- Born: 19 April 1902 Wishaw, Lanarkshire
- Died: 19 January 1985 (aged 82) Edinburgh
- Education: University of Glasgow
- Occupations: Writer and Social Historian

= Marion Cleland Lochhead =

Writer and historian (b. 1902, d. 1985)

Marion Cleland Lochhead (19 April 1902 - 19 January 1985) was a Scottish writer and social historian. Her works span historiography and biography, poetry and fiction, children's writing, journalism, and broadcasting.

== Early life and career ==
Marion Lochhead was born 19 April 1902 in Wishaw, Lanarkshire, the daughter of Helen Watt and Alexander Lochhead, a draper and clothier.
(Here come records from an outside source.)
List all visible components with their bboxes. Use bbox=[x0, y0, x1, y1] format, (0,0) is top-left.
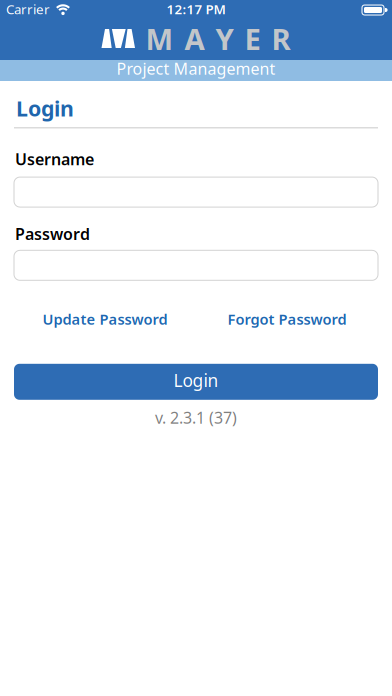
button[interactable]: Password bbox=[14, 250, 378, 280]
staticText: M bbox=[146, 19, 174, 58]
staticText: R bbox=[272, 19, 290, 58]
staticText: Update Password bbox=[42, 309, 168, 329]
staticText: Login bbox=[174, 369, 218, 392]
staticText: E bbox=[244, 19, 260, 58]
button[interactable]: Login bbox=[14, 364, 378, 400]
staticText: Y bbox=[216, 19, 234, 58]
staticText: Password bbox=[15, 223, 90, 244]
staticText: Forgot Password bbox=[228, 309, 346, 329]
staticText: 12:17 PM bbox=[166, 0, 226, 18]
staticText: Carrier bbox=[6, 0, 50, 18]
staticText: Project Management bbox=[116, 58, 276, 79]
staticText: A bbox=[184, 19, 204, 58]
staticText: v. 2.3.1 (37) bbox=[155, 407, 237, 428]
staticText: Login bbox=[16, 94, 74, 122]
button[interactable]: Update Password bbox=[42, 309, 168, 329]
button[interactable]: Forgot Password bbox=[228, 309, 346, 329]
button[interactable]: Username bbox=[14, 177, 378, 207]
staticText: Username bbox=[15, 148, 94, 170]
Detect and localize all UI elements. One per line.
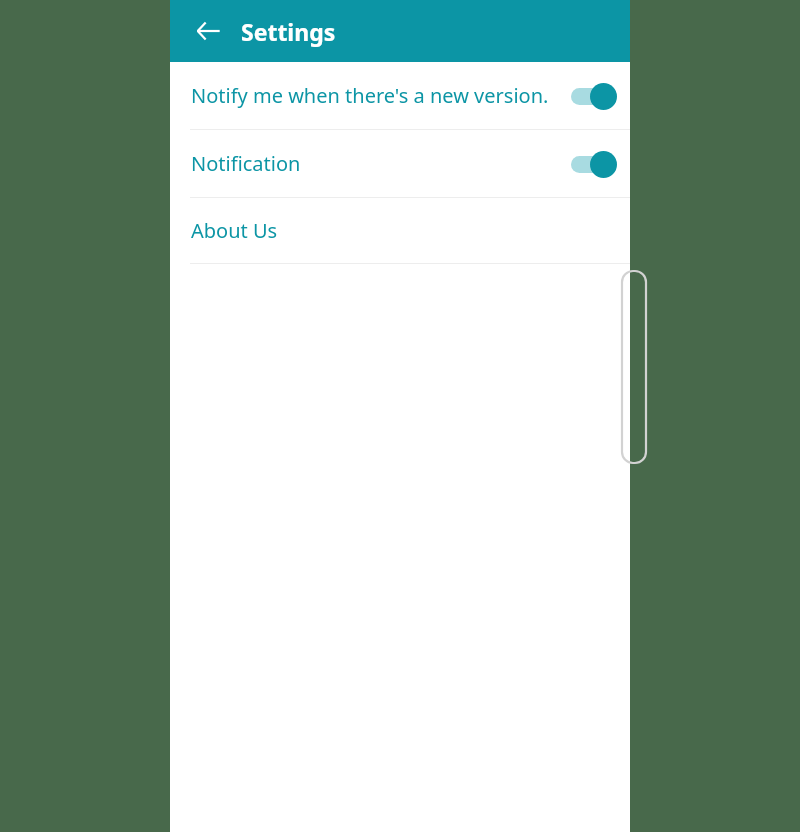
button[interactable]: Toggle setting: [567, 147, 619, 181]
button[interactable]: Notification: [170, 130, 630, 197]
staticText: Notify me when there's a new version.: [191, 82, 549, 109]
button[interactable]: Toggle setting: [567, 79, 619, 113]
staticText: Notification: [191, 150, 301, 177]
staticText: About Us: [191, 217, 278, 244]
button[interactable]: Notify me when there's a new version.: [170, 62, 630, 129]
staticText: Settings: [241, 16, 336, 47]
button[interactable]: About Us: [170, 198, 630, 263]
button[interactable]: Back: [191, 14, 225, 48]
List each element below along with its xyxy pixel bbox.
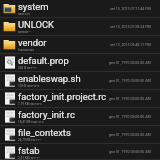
staticText: gen 01, 1970 03:00:00 AM xyxy=(109,133,151,137)
staticText: 2,41 KB rw-r--r-- xyxy=(18,156,40,160)
staticText: gen 01, 1970 03:00:00 AM xyxy=(109,150,151,154)
staticText: set 15, 2015 05:48:11 PM xyxy=(110,43,151,47)
staticText: gen 01, 1970 03:00:00 AM xyxy=(109,79,151,83)
staticText: 18,41 KB rwxr-xr-x xyxy=(18,120,44,124)
button[interactable]: fstab xyxy=(0,144,160,160)
staticText: enableswap.sh xyxy=(18,73,81,84)
staticText: factory_init.project.rc xyxy=(18,91,107,102)
button[interactable]: file_contexts xyxy=(0,126,160,144)
staticText: UNLOCK xyxy=(18,19,55,30)
button[interactable]: factory_init.project.rc xyxy=(0,90,160,108)
button[interactable]: factory_init.rc xyxy=(0,108,160,126)
staticText: rwxrwx--- xyxy=(18,30,31,34)
button[interactable]: default.prop xyxy=(0,54,160,72)
staticText: file_contexts xyxy=(18,127,71,138)
staticText: 26,79 KB rw-r--r-- xyxy=(18,138,42,142)
staticText: factory_init.rc xyxy=(18,109,75,120)
staticText: lrwxrwxrwx xyxy=(18,48,35,52)
staticText: vendor xyxy=(18,37,47,48)
staticText: fstab xyxy=(18,145,40,156)
staticText: gen 01, 1970 03:00:00 AM xyxy=(109,97,151,101)
staticText: rwxr-xr-x xyxy=(18,12,31,16)
staticText: default.prop xyxy=(18,55,69,66)
button[interactable]: system xyxy=(0,0,160,18)
staticText: 135 B rwxr-xr-x xyxy=(18,84,40,88)
staticText: gen 01, 1970 03:00:00 AM xyxy=(109,115,151,119)
staticText: set 15, 2015 07:17:44 PM xyxy=(110,7,151,11)
staticText: gen 01, 1970 03:00:00 AM xyxy=(109,61,151,65)
staticText: 262 B rw-r--r-- xyxy=(18,66,38,70)
button[interactable]: UNLOCK xyxy=(0,18,160,36)
staticText: set 15, 2015 07:28:24 PM xyxy=(110,25,151,29)
button[interactable]: enableswap.sh xyxy=(0,72,160,90)
staticText: system xyxy=(18,1,49,12)
staticText: 1,79 KB rwxr-xr-x xyxy=(18,102,42,106)
button[interactable]: vendor xyxy=(0,36,160,54)
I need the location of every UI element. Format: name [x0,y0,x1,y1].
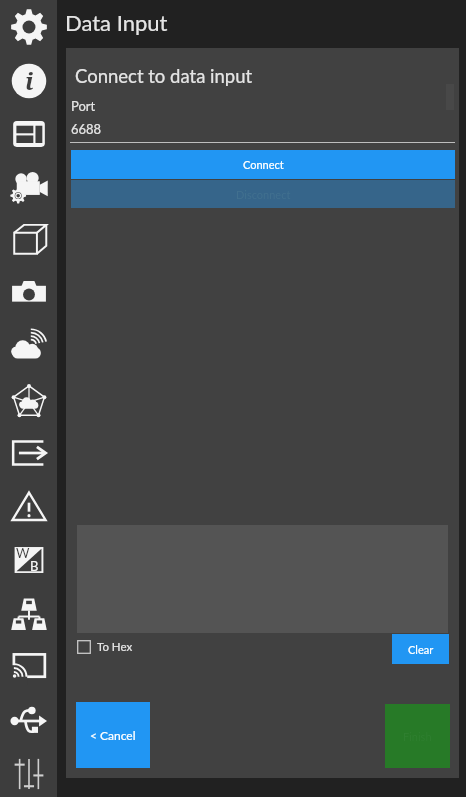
button[interactable]: Adjustments [2,747,55,797]
staticText: i [25,64,34,97]
button[interactable]: < Cancel [76,702,150,768]
button[interactable]: Info [2,54,55,107]
button[interactable]: USB [2,694,55,747]
button[interactable]: Camera settings [2,160,55,213]
button[interactable]: Settings [2,0,55,53]
button[interactable]: Clear [392,634,449,664]
button[interactable]: Cast [2,640,55,693]
staticText: To Hex [97,640,133,654]
staticText: B [30,558,39,574]
staticText: Clear [408,643,434,656]
button[interactable]: 3D model [2,213,55,266]
button[interactable]: Dashboard [2,107,55,160]
button[interactable]: Cloud [2,319,55,372]
button[interactable]: Camera [2,266,55,319]
staticText: < Cancel [90,728,136,742]
button[interactable]: Warnings [2,480,55,533]
staticText: W [16,545,30,561]
staticText: Connect to data input [75,65,253,87]
button[interactable]: To Hex [77,640,133,654]
staticText: Data Input [65,9,168,35]
staticText: 6688 [71,121,102,137]
staticText: Port [71,98,96,114]
button[interactable]: LAN [2,587,55,640]
button[interactable]: Network mesh [2,373,55,426]
staticText: Connect [243,158,284,171]
button[interactable]: White balance [2,533,55,586]
staticText: Disconnect [236,188,291,201]
button[interactable]: Connect [71,150,455,179]
button[interactable]: Export [2,426,55,479]
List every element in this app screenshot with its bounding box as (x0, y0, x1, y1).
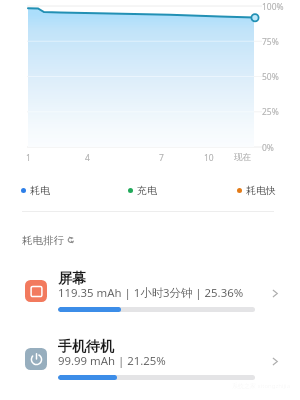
button[interactable]: 屏幕 (0, 262, 300, 328)
staticText: 1 (26, 152, 31, 164)
staticText: 耗电 (30, 184, 50, 196)
staticText: 手机待机 (58, 338, 114, 356)
staticText: 10 (204, 152, 214, 164)
staticText: 99.99 mAh | 21.25% (58, 353, 166, 369)
staticText: 耗电快 (246, 184, 276, 196)
staticText: 充电 (137, 184, 157, 196)
staticText: 现在 (234, 152, 251, 163)
staticText: 119.35 mAh | 1小时3分钟 | 25.36% (58, 285, 244, 301)
staticText: 75% (262, 36, 279, 48)
staticText: 耗电排行 (22, 234, 64, 247)
staticText: 7 (159, 152, 164, 164)
button[interactable]: 耗电排行 (22, 232, 75, 248)
other: Details (271, 357, 280, 366)
button[interactable]: 耗电快 (237, 184, 276, 196)
staticText: 0% (262, 142, 274, 154)
staticText: 25% (262, 106, 279, 118)
other: Details (271, 289, 280, 298)
button[interactable]: 耗电 (21, 184, 50, 196)
staticText: 50% (262, 71, 279, 83)
button[interactable]: 充电 (128, 184, 157, 196)
staticText: 100% (262, 1, 284, 13)
button[interactable]: 手机待机 (0, 330, 300, 396)
staticText: 屏幕 (58, 270, 86, 288)
staticText: 4 (85, 152, 90, 164)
In 1923, she graduated in English Literature and Latin (MA) from the University of Glasgow. Initially, Lochhead worked as a schoolteacher, turning to poetry and writing in the 1920s. Lochhead said 'I began as a poet, with an increasing interest in biography and social and domestic history.

Her strong Christian beliefs are often reflected in her works.

== Literary associations ==
Lochhead is rarely associated with the Scottish Renaissance, though she was an active member of Edinburgh's literary scene in her younger years.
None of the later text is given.